> Study material:

---*---

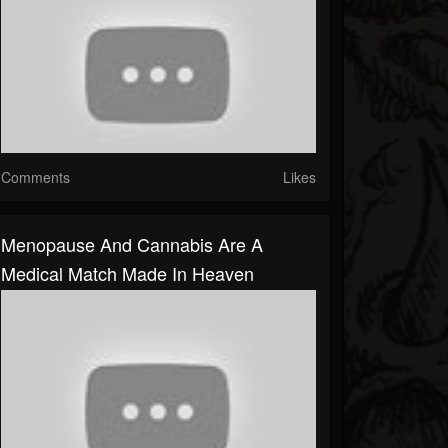
Comments
Likes
Menopause And Cannabis Are A
Medical Match Made In Heaven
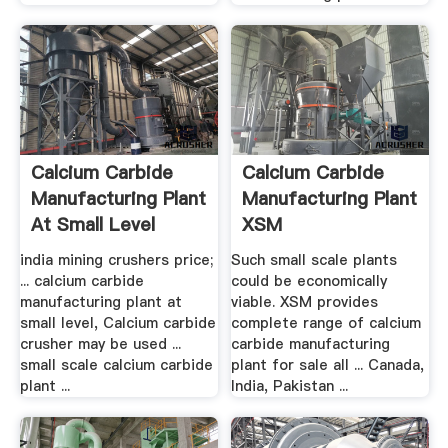
Calcium Carbide
Calcium Carbide
Manufacturing Plant
Manufacturing Plant
At Small Level
XSM
india mining crushers price;
Such small scale plants
... calcium carbide
could be economically
manufacturing plant at
viable. XSM provides
small level, Calcium carbide
complete range of calcium
crusher may be used ...
carbide manufacturing
small scale calcium carbide
plant for sale all ... Canada,
plant ...
India, Pakistan ...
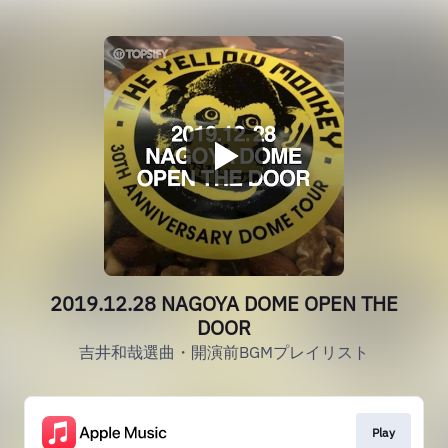
2019.12.28 NAGOYA DOME OPEN THE
DOOR
吉井和哉選曲・開演前BGMプレイリスト
Play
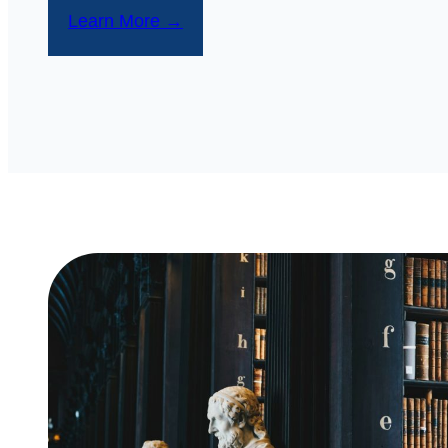
Learn More →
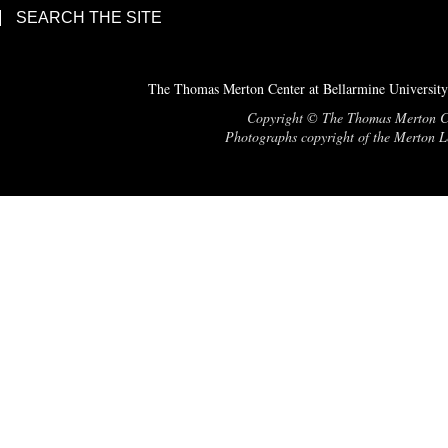
SEARCH THE SITE
The Thomas Merton Center at Bellarmine University
Copyright © The Thomas Merton Cent
Photographs copyright of the Merton Le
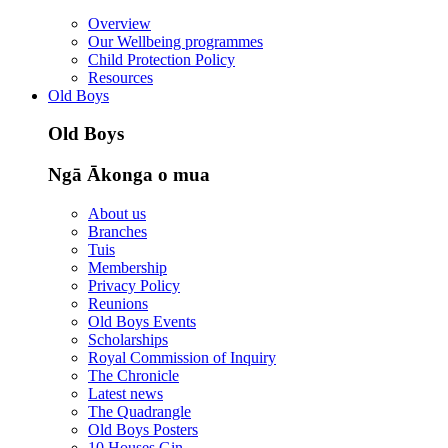
Overview
Our Wellbeing programmes
Child Protection Policy
Resources
Old Boys
Old Boys
Ngā Ākonga o mua
About us
Branches
Tuis
Membership
Privacy Policy
Reunions
Old Boys Events
Scholarships
Royal Commission of Inquiry
The Chronicle
Latest news
The Quadrangle
Old Boys Posters
10 Houses Gin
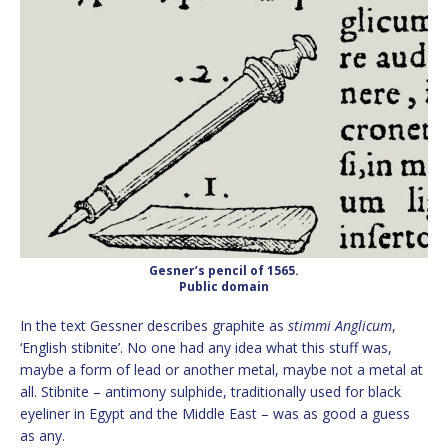
Gesner’s pencil of 1565.
Public domain
In the text Gessner describes graphite as
stimmi Anglicum
,
‘English stibnite’. No one had any idea what this stuff was,
maybe a form of lead or another metal, maybe not a metal at
all. Stibnite – antimony sulphide, traditionally used for black
eyeliner in Egypt and the Middle East – was as good a guess
as any.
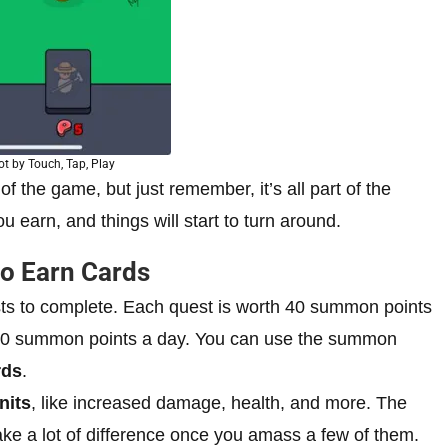
t by Touch, Tap, Play
of the game, but just remember, it’s all part of the
 earn, and things will start to turn around.
to Earn Cards
ests to complete. Each quest is worth 40 summon points
200 summon points a day. You can use the summon
rds
.
nits
, like increased damage, health, and more. The
e a lot of difference once you amass a few of them.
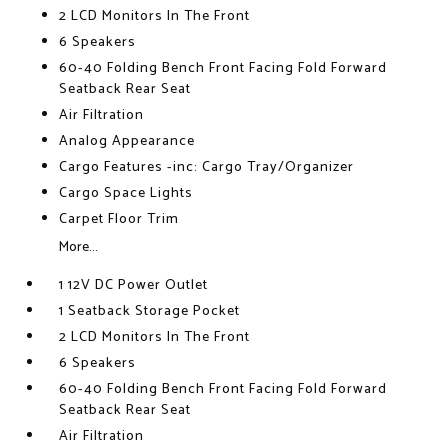
2 LCD Monitors In The Front
6 Speakers
60-40 Folding Bench Front Facing Fold Forward
Seatback Rear Seat
Air Filtration
Analog Appearance
Cargo Features -inc: Cargo Tray/Organizer
Cargo Space Lights
Carpet Floor Trim
More...
1 12V DC Power Outlet
1 Seatback Storage Pocket
2 LCD Monitors In The Front
6 Speakers
60-40 Folding Bench Front Facing Fold Forward
Seatback Rear Seat
Air Filtration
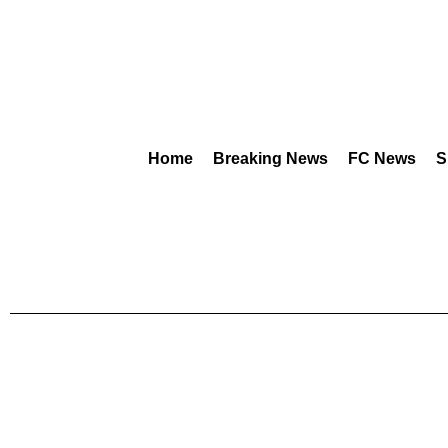
Home
Breaking News
FC News
S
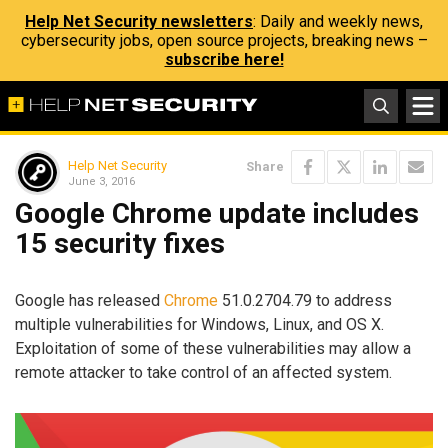
Help Net Security newsletters
: Daily and weekly news,
cybersecurity jobs, open source projects, breaking news –
subscribe here!
Help Net Security
Share
June 3, 2016
Google Chrome update includes
15 security fixes
Google has released
Chrome
51.0.2704.79 to address
multiple vulnerabilities for Windows, Linux, and OS X.
Exploitation of some of these vulnerabilities may allow a
remote attacker to take control of an affected system.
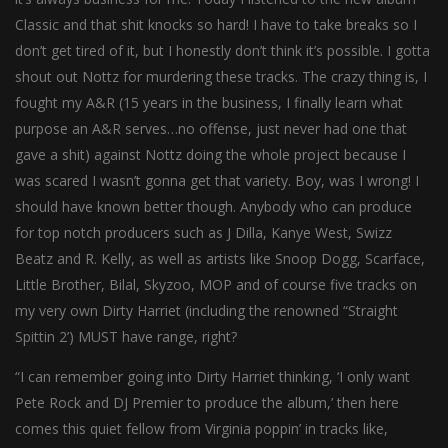
Classic and that shit knocks so hard! I have to take breaks so I
don’t get tired of it, but I honestly don’t think it’s possible. I gotta
shout out Nottz for murdering these tracks. The crazy thing is, I
fought my A&R (15 years in the business, I finally learn what
purpose an A&R serves…no offense, just never had one that
gave a shit) against Nottz doing the whole project because I
was scared I wasn’t gonna get that variety. Boy, was I wrong! I
should have known better though. Anybody who can produce
for top notch producers such as J Dilla, Kanye West, Swizz
Beatz and R. Kelly, as well as artists like Snoop Dogg, Scarface,
Little Brother, Bilal, Skyzoo, MOP and of course five tracks on
my very own Dirty Harriet (including the renowned “Straight
Spittin 2’) MUST have range, right?
“I can remember going into Dirty Harriet thinking, ‘I only want
Pete Rock and DJ Premier to produce the album,’ then here
comes this quiet fellow from Virginia poppin’ in tracks like,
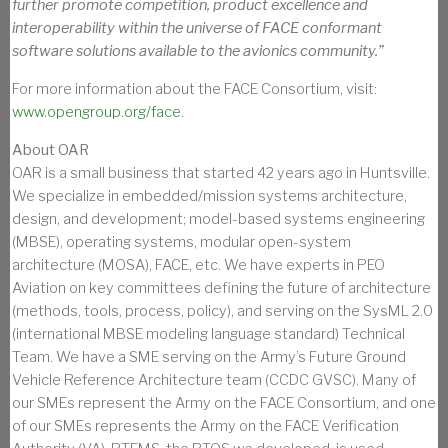
further promote competition, product excellence and
interoperability within the universe of FACE conformant
software solutions available to the avionics community.”
For more information about the FACE Consortium, visit:
www.opengroup.org/face
.
About OAR
OAR is a small business that started 42 years ago in Huntsville.
We specialize in embedded/mission systems architecture,
design, and development; model-based systems engineering
(MBSE), operating systems, modular open-system
architecture (MOSA), FACE, etc. We have experts in PEO
Aviation on key committees defining the future of architecture
(methods, tools, process, policy), and serving on the SysML 2.0
(international MBSE modeling language standard) Technical
Team. We have a SME serving on the Army’s Future Ground
Vehicle Reference Architecture team (CCDC GVSC). Many of
our SMEs represent the Army on the FACE Consortium, and one
of our SMEs represents the Army on the FACE Verification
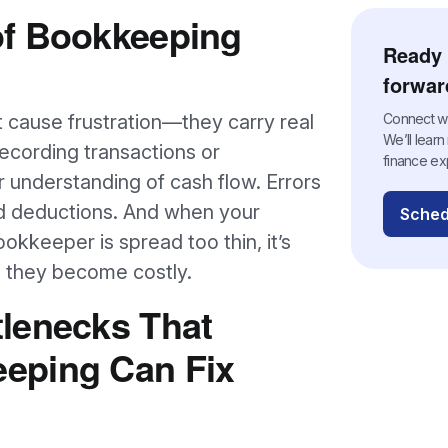
of Bookkeeping
Ready 
forwar
 cause frustration—they carry real
Connect wit
We’ll lear
ecording transactions or
finance ex
 understanding of cash flow. Errors
ed deductions. And when your
Sched
kkeeper is spread too thin, it’s
til they become costly.
lenecks That
eping Can Fix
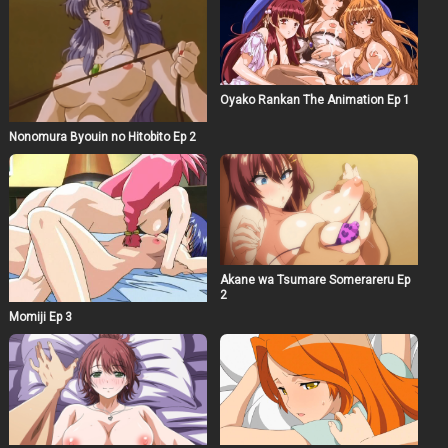
Oyako Rankan The Animation Ep 1
Nonomura Byouin no Hitobito Ep 2
Akane wa Tsumare Somerareru Ep
2
Momiji Ep 3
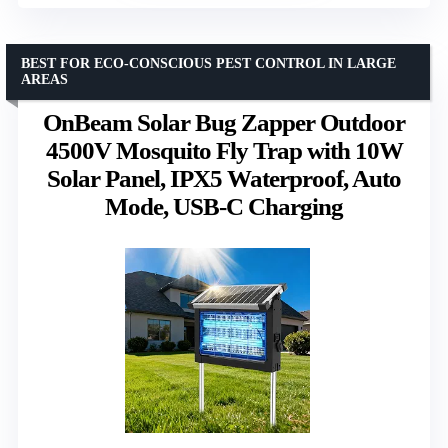
BEST FOR ECO-CONSCIOUS PEST CONTROL IN LARGE
AREAS
OnBeam Solar Bug Zapper Outdoor
4500V Mosquito Fly Trap with 10W
Solar Panel, IPX5 Waterproof, Auto
Mode, USB-C Charging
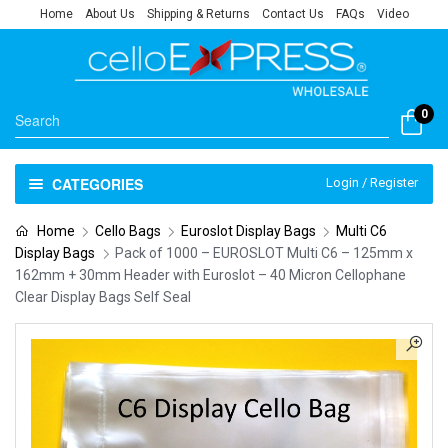
Home
About Us
Shipping & Returns
Contact Us
FAQs
Video
0
CATEGORIES
Login / Register
Home
Cello Bags
Euroslot Display Bags
Multi C6
Display Bags
Pack of 1000 – EUROSLOT Multi C6 – 125mm x
162mm + 30mm Header with Euroslot – 40 Micron Cellophane
Clear Display Bags Self Seal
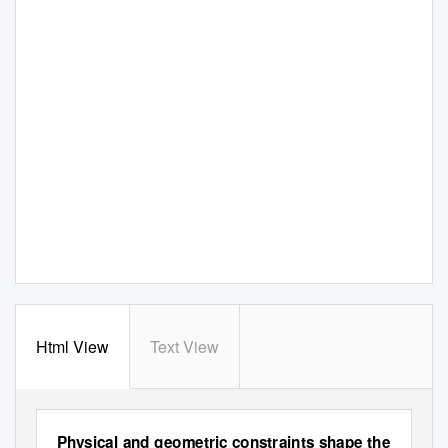
Html View
Text View
Physical and geometric constraints shape the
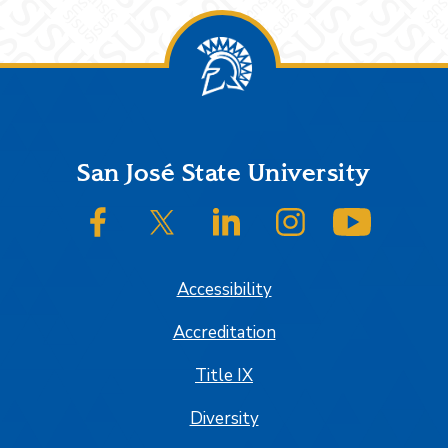
Footer
San José State University
SJSU on Facebook
SJSU on Twitter/X
SJSU on LinkedIn
SJSU on Instagram
SJSU on
Accessibility
Accreditation
Title IX
Diversity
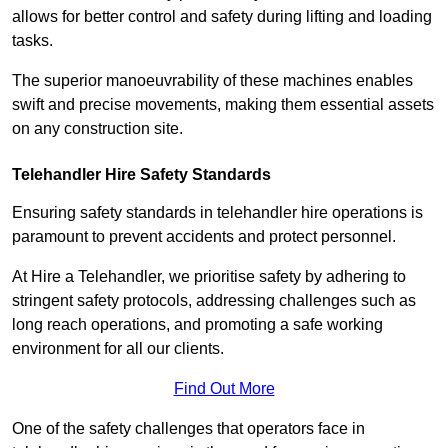
allows for better control and safety during lifting and loading
tasks.
The superior manoeuvrability of these machines enables
swift and precise movements, making them essential assets
on any construction site.
Telehandler Hire Safety Standards
Ensuring safety standards in telehandler hire operations is
paramount to prevent accidents and protect personnel.
At Hire a Telehandler, we prioritise safety by adhering to
stringent safety protocols, addressing challenges such as
long reach operations, and promoting a safe working
environment for all our clients.
Find Out More
One of the safety challenges that operators face in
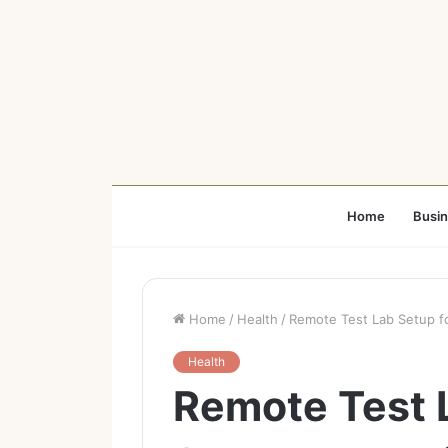
Home
Busi
Home
/
Health
/
Remote Test Lab Setup fo
Health
Remote Test 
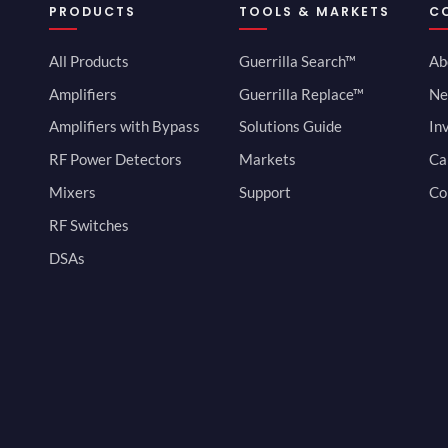
PRODUCTS
TOOLS & MARKETS
C
All Products
Guerrilla Search™
Ab
Amplifiers
Guerrilla Replace™
Ne
Amplifiers with Bypass
Solutions Guide
In
RF Power Detectors
Markets
Ca
Mixers
Support
Co
RF Switches
DSAs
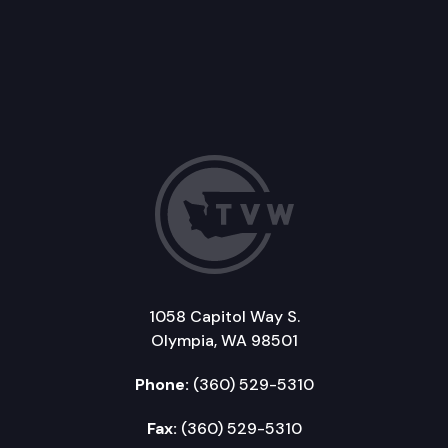
1058 Capitol Way S.
Olympia, WA 98501
Phone:
(360) 529-5310
Fax:
(360) 529-5310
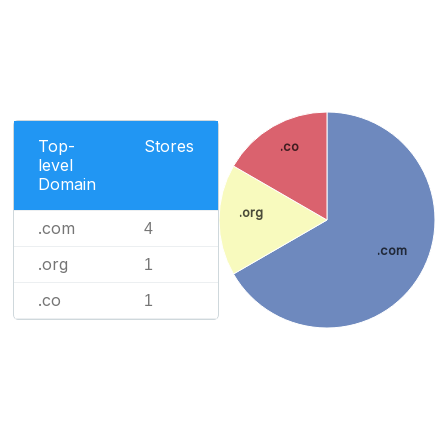
Top-
Stores
.co
level
Domain
.org
.com
4
.com
.org
1
.co
1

---*---

> What you have to do: The task calls for all lines in the entries that hold "years".

> Result for this task:
fought my A&R (15 years in the business, I finally learn what
OAR is a small business that started 42 years ago in Huntsville.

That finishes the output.